> **Work order**: Give every entry again, unchanged, and leave its images out.

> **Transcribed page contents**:
== Segment start ==
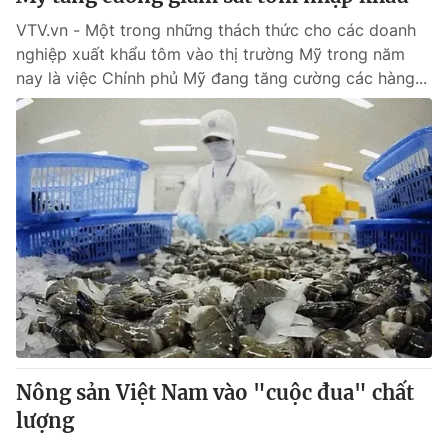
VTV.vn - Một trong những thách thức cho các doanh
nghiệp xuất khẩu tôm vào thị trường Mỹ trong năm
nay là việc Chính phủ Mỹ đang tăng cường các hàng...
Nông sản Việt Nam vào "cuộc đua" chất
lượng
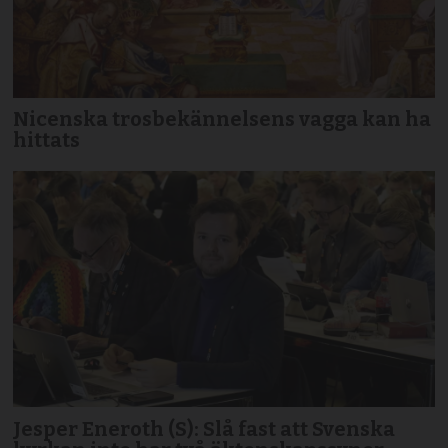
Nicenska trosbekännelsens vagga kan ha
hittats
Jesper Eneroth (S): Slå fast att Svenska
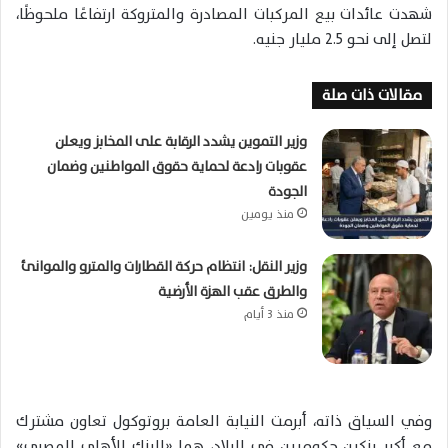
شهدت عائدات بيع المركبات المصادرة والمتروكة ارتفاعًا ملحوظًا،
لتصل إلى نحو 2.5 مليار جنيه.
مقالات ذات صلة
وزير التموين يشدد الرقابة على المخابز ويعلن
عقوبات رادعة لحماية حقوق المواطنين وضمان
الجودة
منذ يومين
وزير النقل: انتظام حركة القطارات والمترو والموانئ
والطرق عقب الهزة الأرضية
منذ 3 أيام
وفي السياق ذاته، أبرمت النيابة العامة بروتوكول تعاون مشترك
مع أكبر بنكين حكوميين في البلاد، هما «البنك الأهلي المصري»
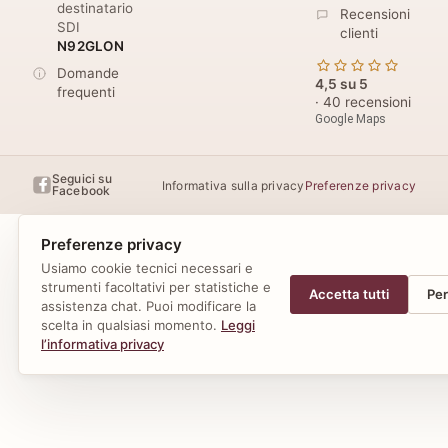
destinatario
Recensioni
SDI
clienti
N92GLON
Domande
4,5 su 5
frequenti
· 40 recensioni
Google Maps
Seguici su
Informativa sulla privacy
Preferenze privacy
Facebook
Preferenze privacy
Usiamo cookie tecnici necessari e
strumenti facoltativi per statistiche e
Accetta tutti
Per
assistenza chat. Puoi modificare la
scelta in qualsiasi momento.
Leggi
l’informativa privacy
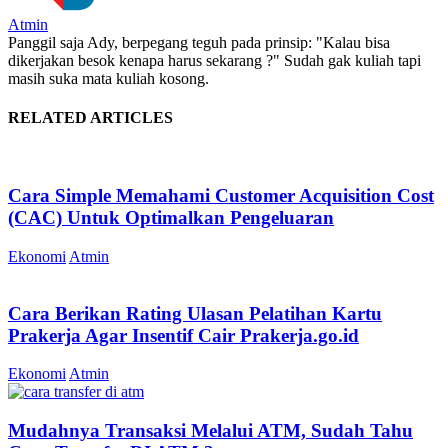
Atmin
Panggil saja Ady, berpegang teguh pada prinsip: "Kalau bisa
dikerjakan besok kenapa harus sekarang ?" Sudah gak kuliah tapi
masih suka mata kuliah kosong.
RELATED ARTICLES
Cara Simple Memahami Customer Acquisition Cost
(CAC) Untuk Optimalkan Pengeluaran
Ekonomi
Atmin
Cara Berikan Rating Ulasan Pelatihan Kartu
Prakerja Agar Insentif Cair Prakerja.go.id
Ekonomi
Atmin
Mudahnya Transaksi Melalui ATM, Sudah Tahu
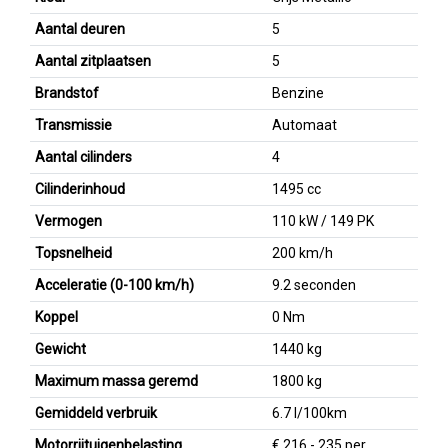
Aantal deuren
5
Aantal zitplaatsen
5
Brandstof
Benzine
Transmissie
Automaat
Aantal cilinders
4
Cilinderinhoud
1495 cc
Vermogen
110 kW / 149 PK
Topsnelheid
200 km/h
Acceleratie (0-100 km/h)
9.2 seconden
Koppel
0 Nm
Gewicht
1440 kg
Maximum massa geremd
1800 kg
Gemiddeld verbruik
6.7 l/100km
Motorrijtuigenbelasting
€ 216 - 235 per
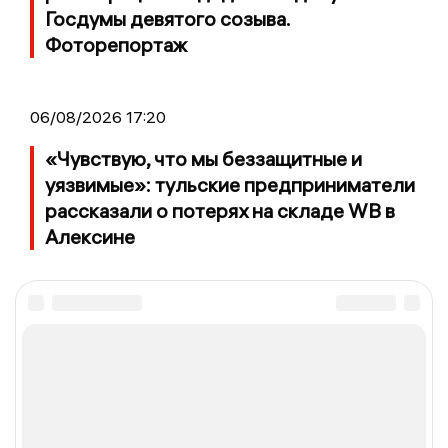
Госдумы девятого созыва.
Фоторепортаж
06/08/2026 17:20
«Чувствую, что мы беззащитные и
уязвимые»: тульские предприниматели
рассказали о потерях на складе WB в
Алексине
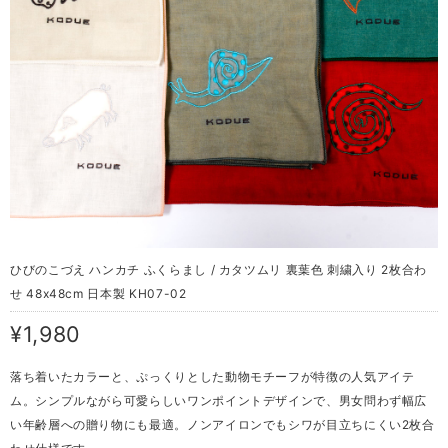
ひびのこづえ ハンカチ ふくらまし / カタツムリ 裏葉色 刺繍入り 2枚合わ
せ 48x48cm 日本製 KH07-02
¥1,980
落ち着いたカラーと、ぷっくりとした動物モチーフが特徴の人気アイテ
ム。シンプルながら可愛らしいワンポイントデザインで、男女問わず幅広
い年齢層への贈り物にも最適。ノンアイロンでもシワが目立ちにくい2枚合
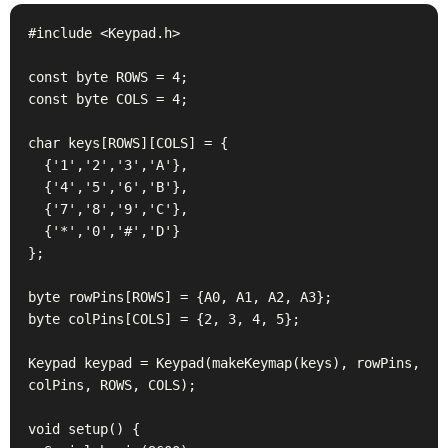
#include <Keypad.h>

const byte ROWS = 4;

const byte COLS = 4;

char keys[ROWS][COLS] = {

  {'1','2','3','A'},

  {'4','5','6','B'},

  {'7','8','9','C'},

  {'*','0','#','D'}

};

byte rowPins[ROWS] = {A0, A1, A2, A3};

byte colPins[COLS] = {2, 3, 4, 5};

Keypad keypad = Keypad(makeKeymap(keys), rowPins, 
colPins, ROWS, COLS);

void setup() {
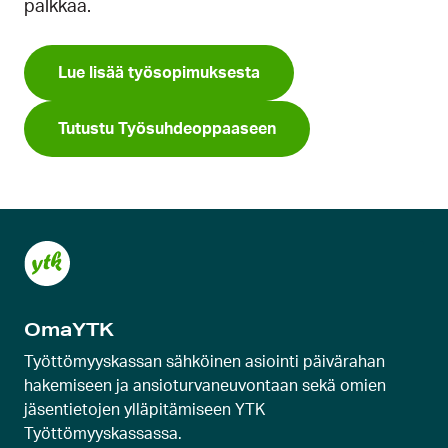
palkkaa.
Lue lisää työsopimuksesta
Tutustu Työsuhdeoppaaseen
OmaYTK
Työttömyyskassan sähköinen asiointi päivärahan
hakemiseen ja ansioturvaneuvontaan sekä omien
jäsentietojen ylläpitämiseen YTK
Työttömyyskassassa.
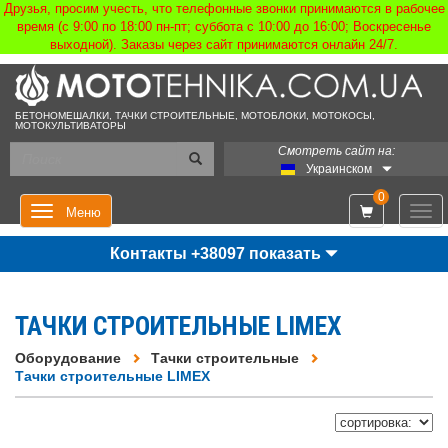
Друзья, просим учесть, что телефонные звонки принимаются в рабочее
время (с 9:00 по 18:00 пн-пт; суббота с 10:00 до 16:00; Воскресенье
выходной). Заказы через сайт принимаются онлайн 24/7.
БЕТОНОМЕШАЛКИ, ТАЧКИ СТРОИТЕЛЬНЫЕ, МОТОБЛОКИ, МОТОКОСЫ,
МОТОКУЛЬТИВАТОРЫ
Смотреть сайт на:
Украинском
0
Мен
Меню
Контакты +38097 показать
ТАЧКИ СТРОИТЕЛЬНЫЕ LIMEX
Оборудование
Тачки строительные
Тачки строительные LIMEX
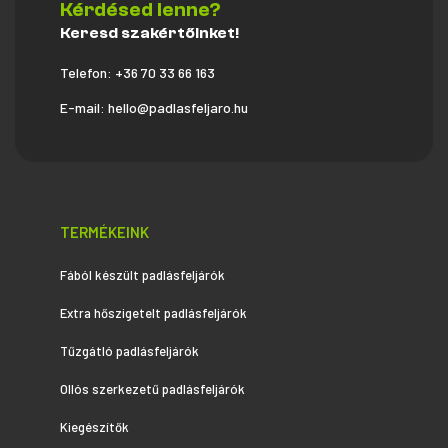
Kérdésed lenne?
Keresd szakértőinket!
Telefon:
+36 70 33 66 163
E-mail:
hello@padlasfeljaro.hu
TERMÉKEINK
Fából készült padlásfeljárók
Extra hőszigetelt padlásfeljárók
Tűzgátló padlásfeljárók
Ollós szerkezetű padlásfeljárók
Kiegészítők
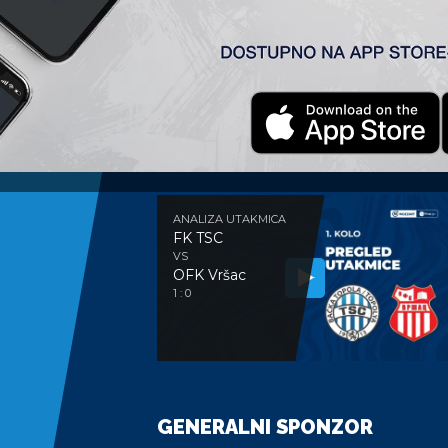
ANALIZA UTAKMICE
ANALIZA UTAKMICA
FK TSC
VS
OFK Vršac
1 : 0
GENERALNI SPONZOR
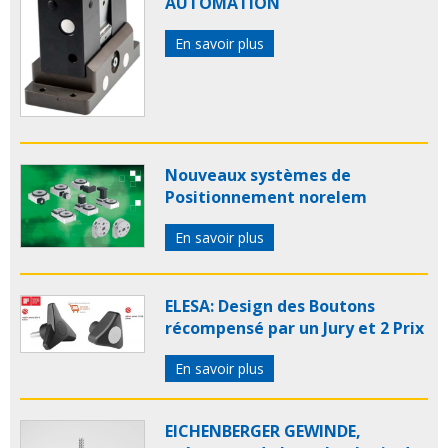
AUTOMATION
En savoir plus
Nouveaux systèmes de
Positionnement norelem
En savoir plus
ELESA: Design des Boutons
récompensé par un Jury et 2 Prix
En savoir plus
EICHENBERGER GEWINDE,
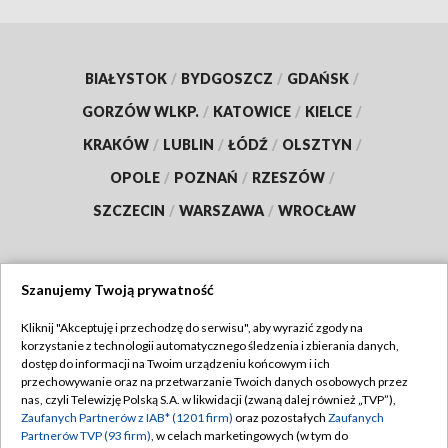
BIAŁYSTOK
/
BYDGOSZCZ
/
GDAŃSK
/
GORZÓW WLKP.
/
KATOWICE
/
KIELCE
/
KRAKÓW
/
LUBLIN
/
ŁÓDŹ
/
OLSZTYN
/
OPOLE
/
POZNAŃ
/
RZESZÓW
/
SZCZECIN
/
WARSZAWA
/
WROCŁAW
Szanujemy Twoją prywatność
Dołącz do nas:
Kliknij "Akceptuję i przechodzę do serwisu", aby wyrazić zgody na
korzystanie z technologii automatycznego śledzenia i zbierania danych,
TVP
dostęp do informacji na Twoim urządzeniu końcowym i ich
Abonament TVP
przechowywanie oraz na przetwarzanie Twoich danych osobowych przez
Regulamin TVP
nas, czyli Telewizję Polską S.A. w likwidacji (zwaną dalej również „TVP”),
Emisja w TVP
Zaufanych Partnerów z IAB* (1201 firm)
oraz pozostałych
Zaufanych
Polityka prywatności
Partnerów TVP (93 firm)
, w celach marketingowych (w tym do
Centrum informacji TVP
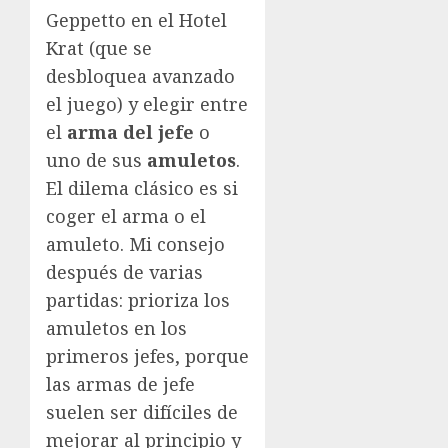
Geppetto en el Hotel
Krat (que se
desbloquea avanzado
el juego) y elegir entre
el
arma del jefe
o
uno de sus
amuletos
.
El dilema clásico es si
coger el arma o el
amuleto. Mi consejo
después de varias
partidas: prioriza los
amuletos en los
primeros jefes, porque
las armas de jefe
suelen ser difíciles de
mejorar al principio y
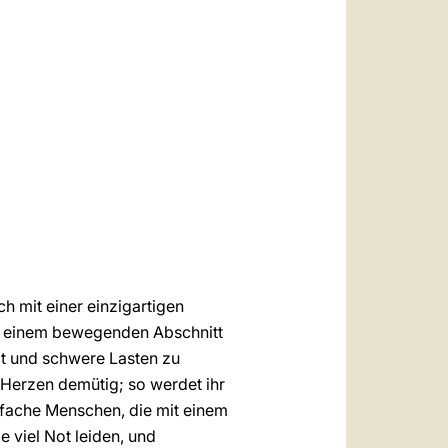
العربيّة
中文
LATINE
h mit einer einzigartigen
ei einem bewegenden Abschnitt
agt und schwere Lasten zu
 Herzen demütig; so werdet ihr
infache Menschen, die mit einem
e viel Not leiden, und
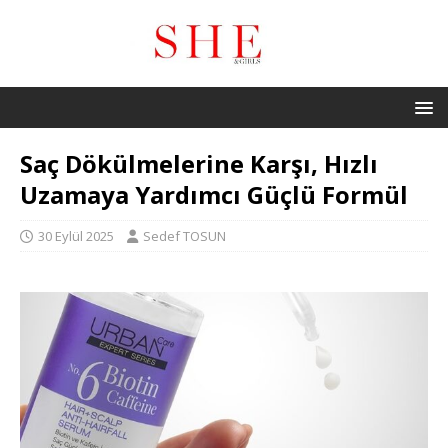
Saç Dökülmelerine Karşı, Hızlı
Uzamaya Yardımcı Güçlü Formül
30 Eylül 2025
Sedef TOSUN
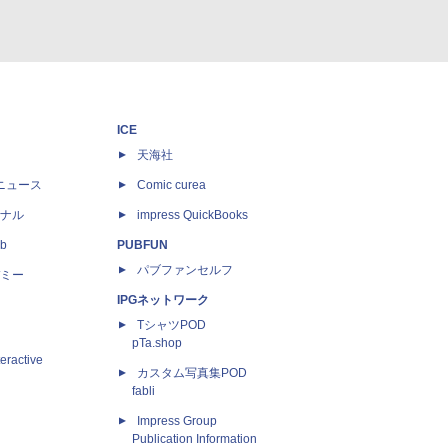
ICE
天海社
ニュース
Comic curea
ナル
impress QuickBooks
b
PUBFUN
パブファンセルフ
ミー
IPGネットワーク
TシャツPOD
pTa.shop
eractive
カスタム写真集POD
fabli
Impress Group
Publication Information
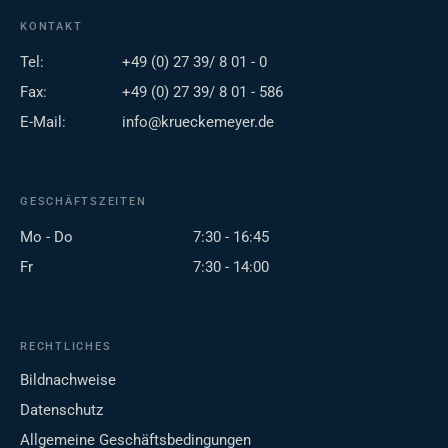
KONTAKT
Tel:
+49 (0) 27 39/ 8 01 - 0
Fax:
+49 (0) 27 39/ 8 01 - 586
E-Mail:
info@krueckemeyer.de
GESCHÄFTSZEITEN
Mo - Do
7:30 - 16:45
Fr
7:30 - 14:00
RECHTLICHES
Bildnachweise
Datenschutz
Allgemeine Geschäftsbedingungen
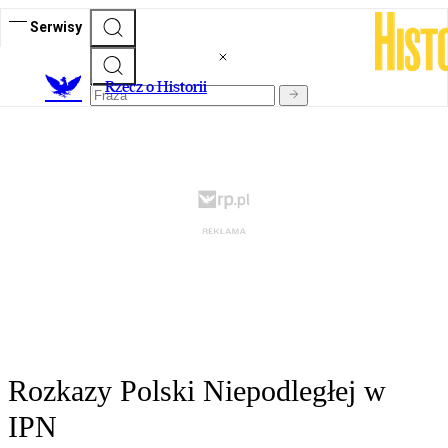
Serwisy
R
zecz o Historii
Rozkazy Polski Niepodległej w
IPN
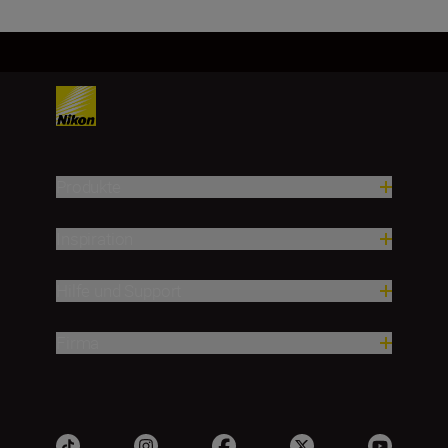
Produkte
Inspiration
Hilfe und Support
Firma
== Segment end ==
> **Answer box**:
VTV.vn - Một trong những thách thức cho các doanh
nghiệp xuất khẩu tôm vào thị trường Mỹ trong năm
nay là việc Chính phủ Mỹ đang tăng cường các hàng...
Nông sản Việt Nam vào "cuộc đua" chất
lượng
Nicenska trosbekännelsens vagga kan ha
hittats
Jesper Eneroth (S): Slå fast att Svenska
شهدت عائدات بيع المركبات المصادرة والمتروكة ارتفاعًا ملحوظًا،
لتصل إلى نحو 2.5 مليار جنيه.
مقالات ذات صلة
وزير التموين يشدد الرقابة على المخابز ويعلن
عقوبات رادعة لحماية حقوق المواطنين وضمان
الجودة
منذ يومين
وزير النقل: انتظام حركة القطارات والمترو والموانئ
والطرق عقب الهزة الأرضية
منذ 3 أيام
وفي السياق ذاته، أبرمت النيابة العامة بروتوكول تعاون مشترك
مع أكبر بنكين حكوميين في البلاد، هما «البنك الأهلي المصري»
destinatario
Recensioni
SDI
clienti
N92GLON
Domande
4,5 su 5
frequenti
· 40 recensioni
Google Maps
Seguici su
Informativa sulla privacy
Preferenze privacy
Facebook
Preferenze privacy
Usiamo cookie tecnici necessari e
strumenti facoltativi per statistiche e
Accetta tutti
Per
assistenza chat. Puoi modificare la
scelta in qualsiasi momento.
Leggi
l’informativa privacy
Atmin
Panggil saja Ady, berpegang teguh pada prinsip: "Kalau bisa
dikerjakan besok kenapa harus sekarang ?" Sudah gak kuliah tapi
masih suka mata kuliah kosong.
RELATED ARTICLES
Cara Simple Memahami Customer Acquisition Cost
(CAC) Untuk Optimalkan Pengeluaran
Ekonomi
Atmin
Cara Berikan Rating Ulasan Pelatihan Kartu
Prakerja Agar Insentif Cair Prakerja.go.id
Ekonomi
Atmin
Mudahnya Transaksi Melalui ATM, Sudah Tahu
Aantal deuren
5
Aantal zitplaatsen
5
Brandstof
Benzine
Transmissie
Automaat
Aantal cilinders
4
Cilinderinhoud
1495 cc
Vermogen
110 kW / 149 PK
Topsnelheid
200 km/h
Acceleratie (0-100 km/h)
9.2 seconden
Koppel
0 Nm
Gewicht
1440 kg
Maximum massa geremd
1800 kg
Gemiddeld verbruik
6.7 l/100km
Motorrijtuigenbelasting
€ 216 - 235 per
Госдумы девятого созыва.
Фоторепортаж
06/08/2026 17:20
«Чувствую, что мы беззащитные и
уязвимые»: тульские предприниматели
рассказали о потерях на складе WB в
Алексине
ひびのこづえ ハンカチ ふくらまし / カタツムリ 裏葉色 刺繍入り 2枚合わ
せ 48x48cm 日本製 KH07-02
¥1,980
落ち着いたカラーと、ぷっくりとした動物モチーフが特徴の人気アイテ
ム。シンプルながら可愛らしいワンポイントデザインで、男女問わず幅広
い年齢層への贈り物にも最適。ノンアイロンでもシワが目立ちにくい2枚合
#include <Keypad.h>

const byte ROWS = 4;

const byte COLS = 4;

char keys[ROWS][COLS] = {

  {'1','2','3','A'},

  {'4','5','6','B'},

  {'7','8','9','C'},

  {'*','0','#','D'}

};

byte rowPins[ROWS] = {A0, A1, A2, A3};

byte colPins[COLS] = {2, 3, 4, 5};

Keypad keypad = Keypad(makeKeymap(keys), rowPins, 
colPins, ROWS, COLS);

void setup() {
palkkaa.
Lue lisää työsopimuksesta
Tutustu Työsuhdeoppaaseen
OmaYTK
Työttömyyskassan sähköinen asiointi päivärahan
hakemiseen ja ansioturvaneuvontaan sekä omien
jäsentietojen ylläpitämiseen YTK
Työttömyyskassassa.
Друзья, просим учесть, что телефонные звонки принимаются в рабочее
время (с 9:00 по 18:00 пн-пт; суббота с 10:00 до 16:00; Воскресенье
выходной). Заказы через сайт принимаются онлайн 24/7.
БЕТОНОМЕШАЛКИ, ТАЧКИ СТРОИТЕЛЬНЫЕ, МОТОБЛОКИ, МОТОКОСЫ,
МОТОКУЛЬТИВАТОРЫ
Смотреть сайт на:
Украинском
0
Мен
Меню
Контакты +38097 показать
ТАЧКИ СТРОИТЕЛЬНЫЕ LIMEX
Оборудование
Тачки строительные
Тачки строительные LIMEX
Kérdésed lenne?
Keresd szakértőinket!
Telefon:
+36 70 33 66 163
E-mail:
hello@padlasfeljaro.hu
TERMÉKEINK
Fából készült padlásfeljárók
Extra hőszigetelt padlásfeljárók
Tűzgátló padlásfeljárók
Ollós szerkezetű padlásfeljárók
Kiegészítők
ANALIZA UTAKMICE
ANALIZA UTAKMICA
FK TSC
VS
OFK Vršac
1 : 0
GENERALNI SPONZOR
AUTOMATION
En savoir plus
Nouveaux systèmes de
Positionnement norelem
En savoir plus
ELESA: Design des Boutons
récompensé par un Jury et 2 Prix
En savoir plus
EICHENBERGER GEWINDE,
BIAŁYSTOK
/
BYDGOSZCZ
/
GDAŃSK
/
GORZÓW WLKP.
/
KATOWICE
/
KIELCE
/
KRAKÓW
/
LUBLIN
/
ŁÓDŹ
/
OLSZTYN
/
OPOLE
/
POZNAŃ
/
RZESZÓW
/
SZCZECIN
/
WARSZAWA
/
WROCŁAW
Szanujemy Twoją prywatność
Dołącz do nas:
Kliknij "Akceptuję i przechodzę do serwisu", aby wyrazić zgody na
korzystanie z technologii automatycznego śledzenia i zbierania danych,
TVP
dostęp do informacji na Twoim urządzeniu końcowym i ich
Abonament TVP
przechowywanie oraz na przetwarzanie Twoich danych osobowych przez
Regulamin TVP
nas, czyli Telewizję Polską S.A. w likwidacji (zwaną dalej również „TVP”),
Emisja w TVP
Zaufanych Partnerów z IAB* (1201 firm)
oraz pozostałych
Zaufanych
Polityka prywatności
Partnerów TVP (93 firm)
, w celach marketingowych (w tym do
Centrum informacji TVP
Geppetto en el Hotel
Krat (que se
desbloquea avanzado
el juego) y elegir entre
el
arma del jefe
o
uno de sus
amuletos
.
El dilema clásico es si
coger el arma o el
amuleto. Mi consejo
después de varias
partidas: prioriza los
amuletos en los
primeros jefes, porque
las armas de jefe
suelen ser difíciles de
mejorar al principio y
العربيّة
中文
LATINE
h mit einer einzigartigen
ei einem bewegenden Abschnitt
agt und schwere Lasten zu
 Herzen demütig; so werdet ihr
infache Menschen, die mit einem
e viel Not leiden, und
Saç Dökülmelerine Karşı, Hızlı
Uzamaya Yardımcı Güçlü Formül
30 Eylül 2025
Sedef TOSUN
ICE
天海社
ニュース
Comic curea
ナル
impress QuickBooks
b
PUBFUN
パブファンセルフ
ミー
IPGネットワーク
TシャツPOD
pTa.shop
eractive
カスタム写真集POD
fabli
Impress Group
Publication Information
KONTAKT
Tel:
+49 (0) 27 39/ 8 01 - 0
Fax:
+49 (0) 27 39/ 8 01 - 586
E-Mail:
info@krueckemeyer.de
GESCHÄFTSZEITEN
Mo - Do
7:30 - 16:45
Fr
7:30 - 14:00
RECHTLICHES
Bildnachweise
Datenschutz
Allgemeine Geschäftsbedingungen
Serwisy
R
zecz o Historii
Rozkazy Polski Niepodległej w
IPN
Produkte
Inspiration
Hilfe und Support
Firma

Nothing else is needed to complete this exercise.